Thursday, April 24, 2014

"Sooner or later, the great men turn out to be all alike. They never stop working. They never lose a minute. It is very depressing."

From Introduction of the Daily Rituals: How Artists Work by Mason Currey

"Sooner or later," V.S. Pritchett wrote in 1941 essay, "the great men turn out to be all alike. They never stop working. They never lose a minute. It is very depressing." But this is not all completely true with all artists. Every artists had a different routine but a very unique one.

"In that sense, this is a superficial book. It's about the circumstances of creative activity, not the product; it deals with manufacturing rather than meaning. But it's also, inevitably, personal. My underlying concerns in the book are issues that I struggle with in my own life: How do you do meaningful creative work while also earning a living? Is it better to devote yourself wholly to a project or to set aside a small portion of each day? And when there doesn't seem to be enough time for all you hope to accomplish, must you give things up (sleep, income, a clean house), or can you learn to condense activities, to do more in less time, to "work smarter, not harder," as my dad is always telling me? More broadly are comfort and creativity incompatible, or is the opposite true: Is finding a basic level of daily comfort a prerequisite for sustained creative work?"
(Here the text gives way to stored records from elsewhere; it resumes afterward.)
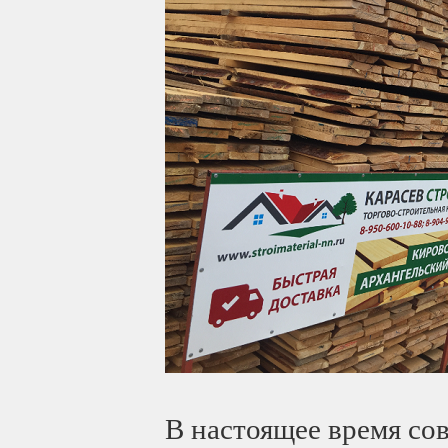
В настоящее время со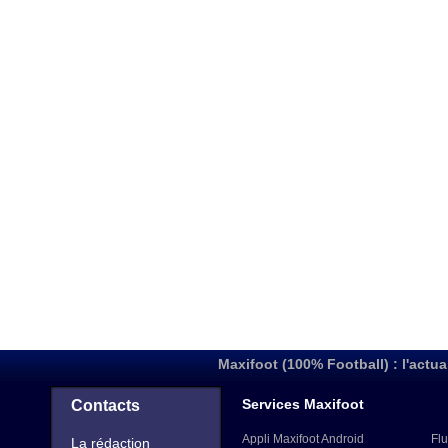
Maxifoot (100% Football) : l'actua
Services Maxifoot
Contacts
Appli Maxifoot Android
Flu
La rédaction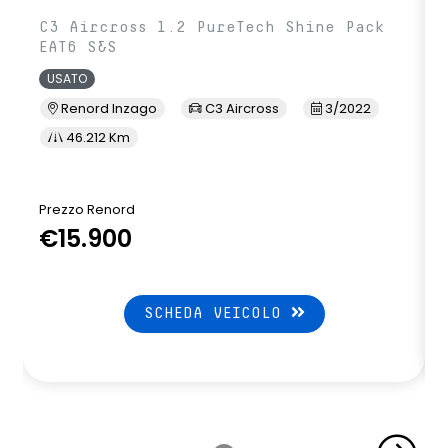
C3 Aircross 1.2 PureTech Shine Pack
EAT6 S&S
USATO
Renord Inzago
C3 Aircross
3/2022
46.212 Km
Prezzo Renord
€15.900
SCHEDA VEICOLO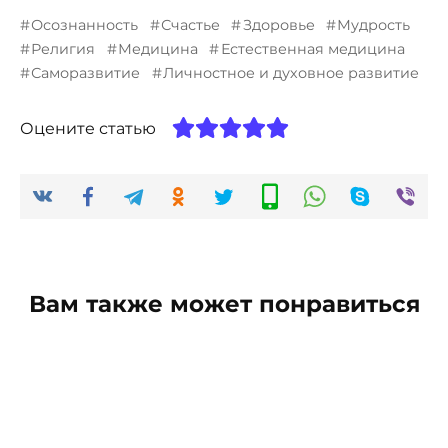
Осознанность
Счастье
Здоровье
Мудрость
Религия
Медицина
Естественная медицина
Саморазвитие
Личностное и духовное развитие
Оцените статью
Вам также может понравиться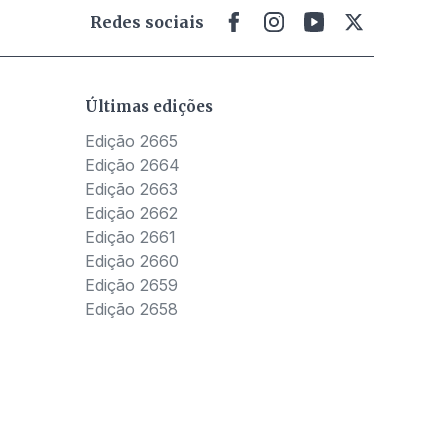
Redes sociais
Últimas edições
Edição 2665
Edição 2664
Edição 2663
Edição 2662
Edição 2661
Edição 2660
Edição 2659
Edição 2658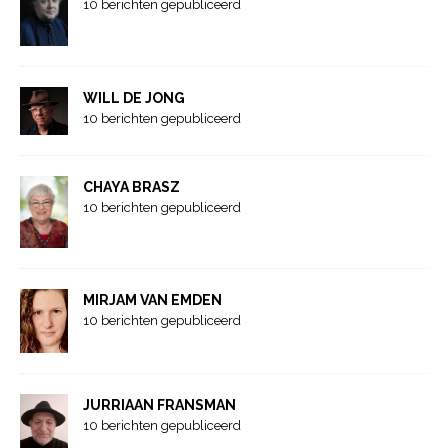
10 berichten gepubliceerd
WILL DE JONG
10 berichten gepubliceerd
CHAYA BRASZ
10 berichten gepubliceerd
MIRJAM VAN EMDEN
10 berichten gepubliceerd
JURRIAAN FRANSMAN
10 berichten gepubliceerd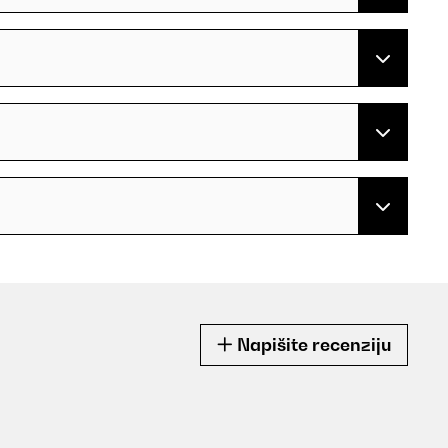
Napišite recenziju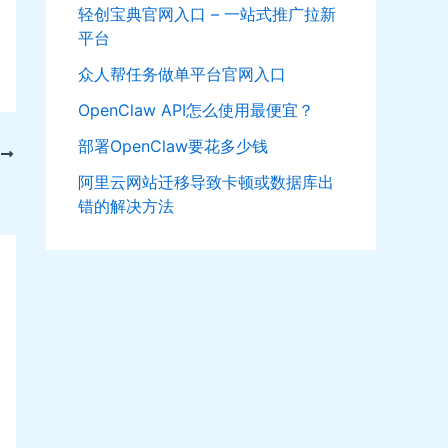
轻创宝典官网入口 – 一站式推广拉新
平台
众人帮任务做单平台官网入口
OpenClaw API怎么使用最便宜？
部署OpenClaw要花多少钱
T
阿里云网站迁移导致卡顿或数据库出
具”？
错的解决方法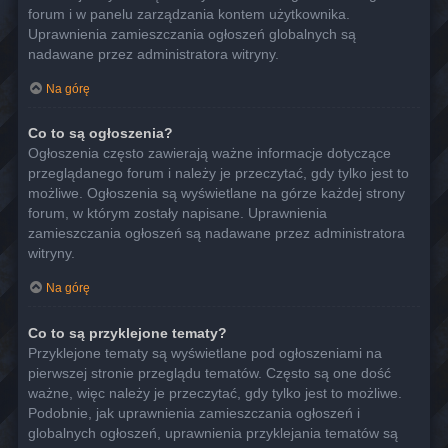
forum i w panelu zarządzania kontem użytkownika.
Uprawnienia zamieszczania ogłoszeń globalnych są
nadawane przez administratora witryny.
Na górę
Co to są ogłoszenia?
Ogłoszenia często zawierają ważne informacje dotyczące
przeglądanego forum i należy je przeczytać, gdy tylko jest to
możliwe. Ogłoszenia są wyświetlane na górze każdej strony
forum, w którym zostały napisane. Uprawnienia
zamieszczania ogłoszeń są nadawane przez administratora
witryny.
Na górę
Co to są przyklejone tematy?
Przyklejone tematy są wyświetlane pod ogłoszeniami na
pierwszej stronie przeglądu tematów. Często są one dość
ważne, więc należy je przeczytać, gdy tylko jest to możliwe.
Podobnie, jak uprawnienia zamieszczania ogłoszeń i
globalnych ogłoszeń, uprawnienia przyklejania tematów są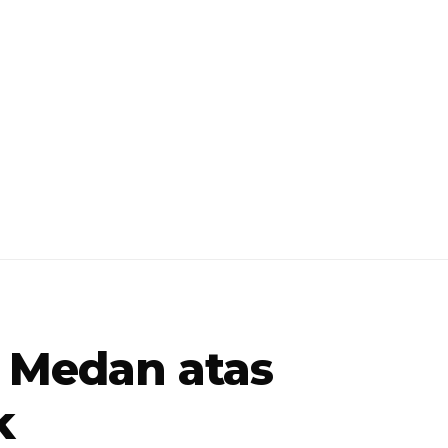
 Medan atas
k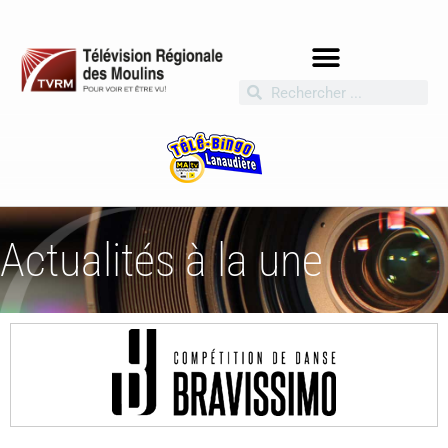
Actualités à la une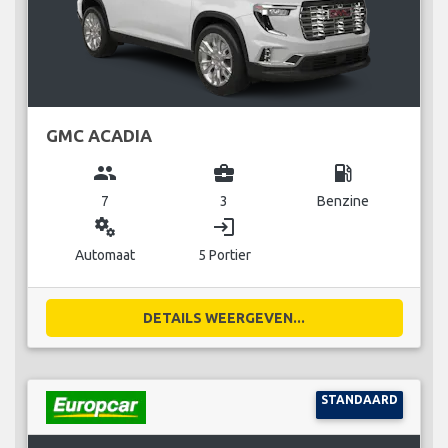
GMC ACADIA
group
business_center
local_gas_station
7
3
Benzine
miscellaneous_services
login
Automaat
5 Portier
DETAILS WEERGEVEN...
STANDAARD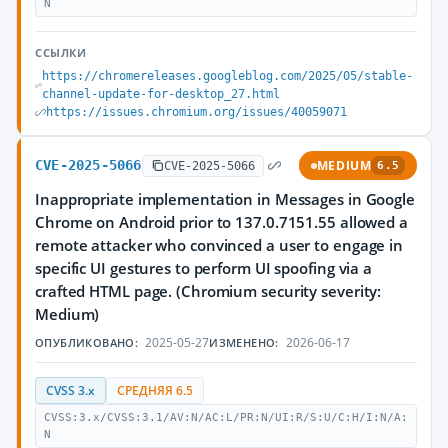
N
ССЫЛКИ
https://chromereleases.googleblog.com/2025/05/stable-
channel-update-for-desktop_27.html
https://issues.chromium.org/issues/40059071
CVE-2025-5066
MEDIUM
CVE-2025-5066
6.5
Inappropriate implementation in Messages in Google
Chrome on Android prior to 137.0.7151.55 allowed a
remote attacker who convinced a user to engage in
specific UI gestures to perform UI spoofing via a
crafted HTML page. (Chromium security severity:
Medium)
2025-05-27
2026-06-17
ОПУБЛИКОВАНО:
ИЗМЕНЕНО:
CVSS 3.x
СРЕДНЯЯ 6.5
CVSS:3.x/CVSS:3.1/AV:N/AC:L/PR:N/UI:R/S:U/C:H/I:N/A:
N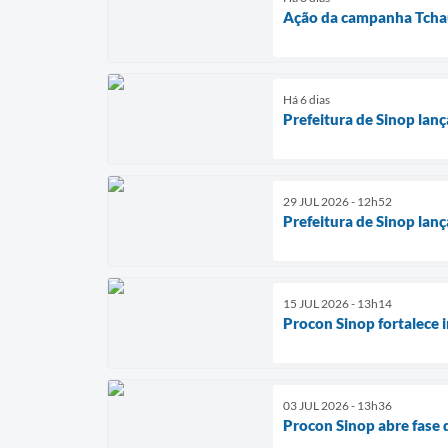
Ação da campanha Tchau 
Há 6 dias
Prefeitura de Sinop lan
29 JUL 2026 - 12h52
Prefeitura de Sinop lan
15 JUL 2026 - 13h14
Procon Sinop fortalece 
03 JUL 2026 - 13h36
Procon Sinop abre fase 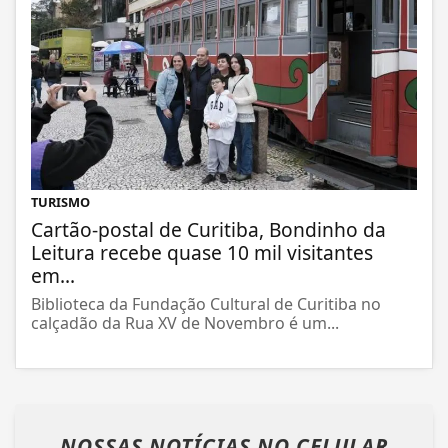
TURISMO
Cartão-postal de Curitiba, Bondinho da
Leitura recebe quase 10 mil visitantes
em...
Biblioteca da Fundação Cultural de Curitiba no
calçadão da Rua XV de Novembro é um...
NOSSAS NOTÍCIAS
NO CELULAR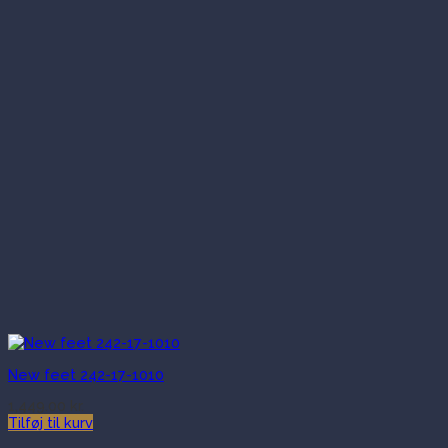
New feet 242-17-1010
1,449.00
kr.
Tilføj til kurv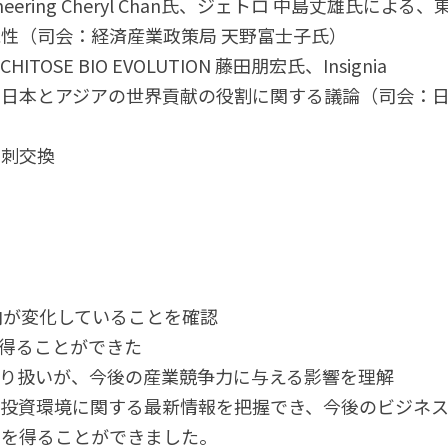
neering Cheryl Chan氏、ジェトロ 中島丈雄氏による、
性（司会：経済産業政策局 天野富士子氏）
TOSE BIO EVOLUTION 藤田朋宏氏、Insignia
 Tan氏による、日本とアジアの世界貢献の役割に関する議論（司会：
名刺交換
向が変化していることを確認
を得ることができた
取り扱いが、今後の産業競争力に与える影響を理解
・投資環境に関する最新情報を把握でき、今後のビジネ
見を得ることができました。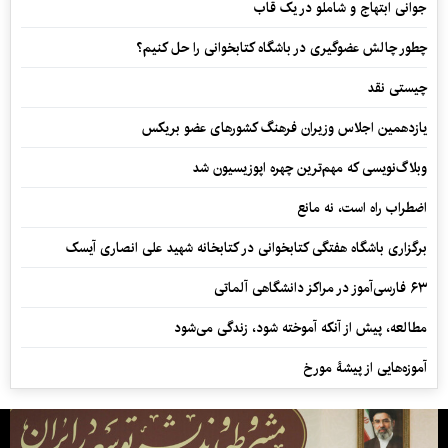
جوانی ابتهاج و شاملو در یک قاب
چطور چالش عضوگیری در باشگاه کتابخوانی را حل کنیم؟
چیستی نقد
یازدهمین اجلاس وزیران فرهنگ کشورهای عضو بریکس
وبلاگ‌نویسی که مهم‌ترین چهره اپوزیسیون شد
اضطراب راه است، نه مانع
برگزاری باشگاه هفتگی کتابخوانی در کتابخانه شهید علی انصاری آیسک
۶۳ فارسی‌آموز در مراکز دانشگاهی آلماتی
مطالعه، پیش از آنکه آموخته شود، زندگی می‌شود
آموزه‌هایی از پیشۀ مورخ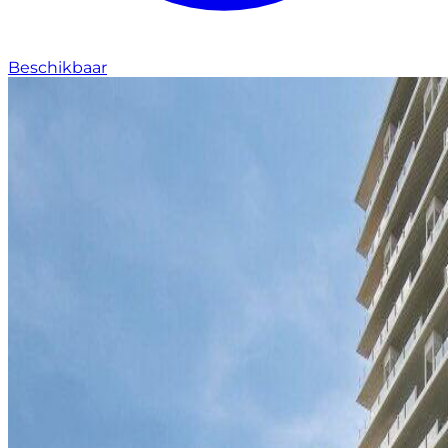
Beschikbaar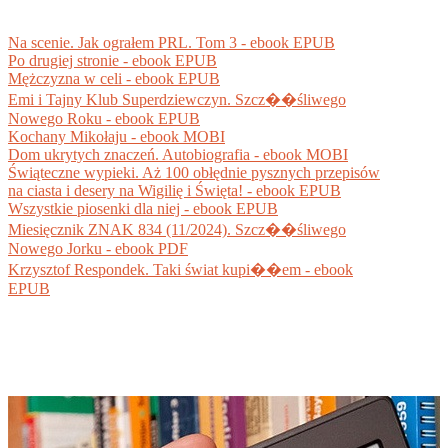
Na scenie. Jak ograłem PRL. Tom 3 - ebook EPUB
Po drugiej stronie - ebook EPUB
Mężczyzna w celi - ebook EPUB
Emi i Tajny Klub Superdziewczyn. Szcz��śliwego
Nowego Roku - ebook EPUB
Kochany Mikołaju - ebook MOBI
Dom ukrytych znaczeń. Autobiografia - ebook MOBI
Świąteczne wypieki. Aż 100 obłędnie pysznych przepisów
na ciasta i desery na Wigilię i Święta! - ebook EPUB
Wszystkie piosenki dla niej - ebook EPUB
Miesięcznik ZNAK 834 (11/2024). Szcz��śliwego
Nowego Jorku - ebook PDF
Krzysztof Respondek. Taki świat kupi��em - ebook
EPUB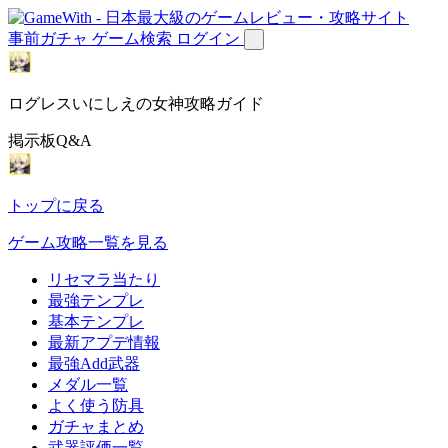
事前ガチャ
ゲーム検索
ログイン
ログレスいにしえの女神攻略ガイド
掲示板Q&A
トップに戻る
ゲーム攻略一覧を見る
リセマラ当たり
最強テンプレ
基本テンプレ
最新アプデ情報
最強Add武器
メダル一覧
よく使う防具
ガチャまとめ
武器評価一覧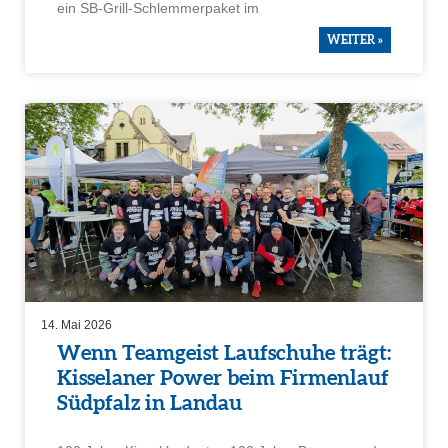
ein SB-Grill-Schlem­mer­paket im
WEITER »
14. Mai 2026
Wenn Teamgeist Laufschuhe trägt:
Kisselaner Power beim Firmen­lauf
Südpfalz in Landau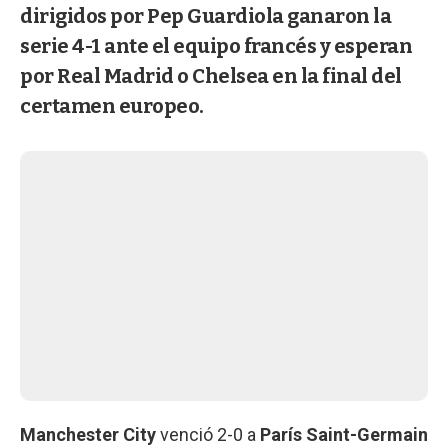
dirigidos por Pep Guardiola ganaron la
serie 4-1 ante el equipo francés y esperan
por Real Madrid o Chelsea en la final del
certamen europeo.
Manchester City
venció 2-0 a
París Saint-Germain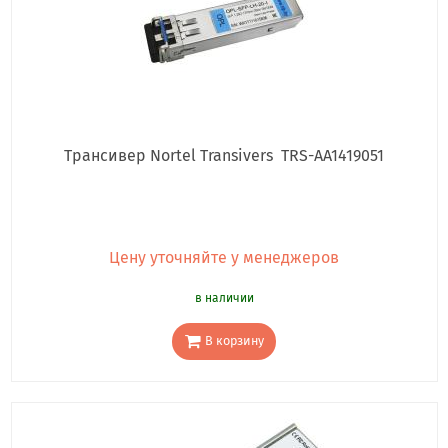
Трансивер Nortel Transivers TRS-AA1419051
Цену уточняйте у менеджеров
в наличии
В корзину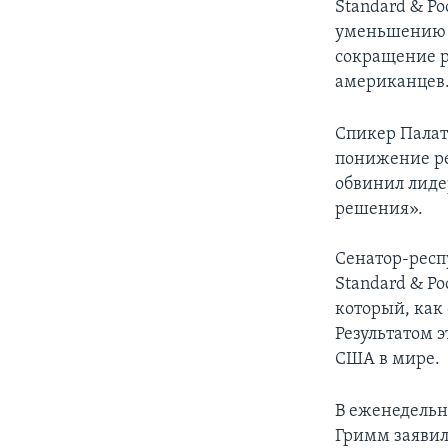
Standard & P
уменьшению б
сокращение р
американцев
Спикер Палат
понижение ре
обвинил лиде
решения».
Сенатор-респ
Standard & P
который, как
Результатом 
США в мире.
В еженедельн
Гримм заявил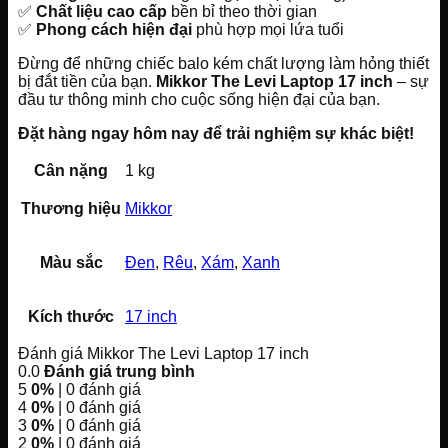
✅
Chất liệu cao cấp
bền bỉ theo thời gian
✅
Phong cách hiện đại
phù hợp mọi lứa tuổi
Đừng để những chiếc balo kém chất lượng làm hỏng thiết
bị đắt tiền của bạn.
Mikkor The Levi Laptop 17 inch
– sự
đầu tư thông minh cho cuộc sống hiện đại của bạn.
Đặt hàng ngay hôm nay để trải nghiệm sự khác biệt!
Cân nặng
1 kg
Thương hiệu
Mikkor
Màu sắc
Đen
,
Rêu
,
Xám
,
Xanh
Kích thước
17 inch
Đánh giá Mikkor The Levi Laptop 17 inch
0.0
Đánh giá trung bình
5
0%
| 0 đánh giá
4
0%
| 0 đánh giá
3
0%
| 0 đánh giá
2
0%
| 0 đánh giá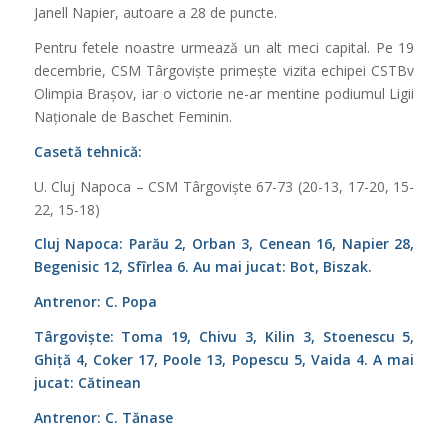
Janell Napier, autoare a 28 de puncte.
Pentru fetele noastre urmează un alt meci capital. Pe 19
decembrie, CSM Târgoviște primește vizita echipei CSTBv
Olimpia Brașov, iar o victorie ne-ar mentine podiumul Ligii
Naționale de Baschet Feminin.
Casetă tehnică:
U. Cluj Napoca – CSM Târgoviște 67-73 (20-13, 17-20, 15-
22, 15-18)
Cluj Napoca: Parău 2, Orban 3, Cenean 16, Napier 28,
Begenisic 12, Sfîrlea 6. Au mai jucat: Bot, Biszak.
Antrenor: C. Popa
Târgoviște: Toma 19, Chivu 3, Kilin 3, Stoenescu 5,
Ghiță 4, Coker 17, Poole 13, Popescu 5, Vaida 4. A mai
jucat: Cătinean
Antrenor: C. Tănase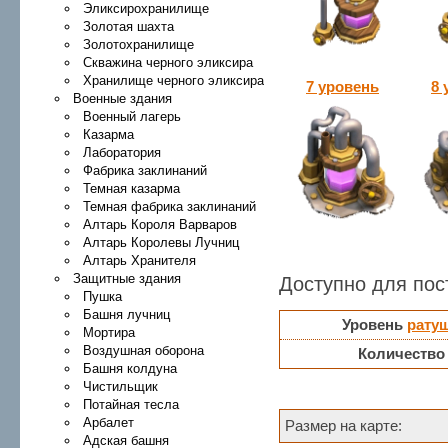
Эликсирохранилище
Золотая шахта
Золотохранилище
Скважина черного эликсира
Хранилище черного эликсира
7 уровень
8 
Военные здания
Военный лагерь
Казарма
Лаборатория
Фабрика заклинаний
Темная казарма
Темная фабрика заклинаний
Алтарь Короля Варваров
Алтарь Королевы Лучниц
Алтарь Хранителя
Защитные здания
Доступно для пос
Пушка
Башня лучниц
Уровень
рату
Мортира
Воздушная оборона
Количество
Башня колдуна
Чистильщик
Потайная тесла
Арбалет
Размер на карте:
Адская башня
Below is a selection of random quotes from the book.

Franz Kafka (1883-1924)

"Time is short, my strength is limited, the office is a horror, the apartment is noisy, and if a pleasant, straight forward life is not possible then one must try to wriggle through by subtle maneuvers."

William James (1842-1910)

"The more of the details of our daily life we can hand over to the effortless custody of automatism, the more our higher powers of mind will be set free for their own proper work. There is no more miserable human being than one in whom nothing is habitual but indecision, and for whom the lighting of every cigar, the drinking of every cup, the time of rising and going to bed every day, and the beginning of every bit of work, are subjects of express volitional deliberation."

Ingmar Bergman (1918-2007)

"Do you know what moviemaking is?" Bergman asked in a 1964 interview. "Eight hours of hard work each day to get three minutes of film. And during those eight hours there are maybe only ten or twelve minutes, if you're lucky, of real creation. And maybe they don't come. Then you have to gear yourself for another eight hours and pray you're going to get your good ten minutes this time."

John Adams (b. 1947)

"My experience has been that most really serious creative people I know have very, very routine and not particularly glamorous work habits," Adams said in a recent interview. "Because creativity, particularity the kind of work I do - which is writing large-scale pieces, either symphonic music or opera music -s is just, it's very labor-intensive. And it's something that you can't do with an assistant. You have to do it all by yourself."

Arthur Miller (1915-2005)

"I wish I had a routine for writing," Miller told an interviewer in 1999. "I get up in the morning and I go out to my studio and I write. And then I tear it up! That's the routine, really. Then, occasionally, something sticks. And then I follow that. The only image I can think of is a man walking around with an iron rod in his hand during a lightning storm."